#### Requirement:
Search the records for the word "Keuangan" and copy each line in which it appears.

***** Data listing

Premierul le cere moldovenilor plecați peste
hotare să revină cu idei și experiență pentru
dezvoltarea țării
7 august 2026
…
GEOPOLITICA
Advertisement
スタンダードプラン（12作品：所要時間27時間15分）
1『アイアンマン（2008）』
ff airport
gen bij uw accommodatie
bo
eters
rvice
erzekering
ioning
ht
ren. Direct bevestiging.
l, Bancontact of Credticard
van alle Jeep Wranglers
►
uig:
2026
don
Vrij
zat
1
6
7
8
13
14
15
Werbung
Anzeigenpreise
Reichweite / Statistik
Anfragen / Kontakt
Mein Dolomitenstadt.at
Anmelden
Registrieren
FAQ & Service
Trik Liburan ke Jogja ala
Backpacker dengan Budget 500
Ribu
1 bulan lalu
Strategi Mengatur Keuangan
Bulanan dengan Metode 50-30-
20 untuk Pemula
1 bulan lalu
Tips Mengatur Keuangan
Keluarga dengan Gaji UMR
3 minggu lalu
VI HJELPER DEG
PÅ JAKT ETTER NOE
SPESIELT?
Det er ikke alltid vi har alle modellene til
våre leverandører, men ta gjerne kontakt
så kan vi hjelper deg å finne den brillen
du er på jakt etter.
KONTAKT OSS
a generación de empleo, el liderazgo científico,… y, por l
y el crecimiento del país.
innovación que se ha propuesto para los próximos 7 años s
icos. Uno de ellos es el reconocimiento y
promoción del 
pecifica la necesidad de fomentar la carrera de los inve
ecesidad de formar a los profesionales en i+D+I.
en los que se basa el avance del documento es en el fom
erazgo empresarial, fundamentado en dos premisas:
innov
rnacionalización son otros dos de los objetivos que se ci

**********

#### Answer section:
Strategi Mengatur Keuangan
Tips Mengatur Keuangan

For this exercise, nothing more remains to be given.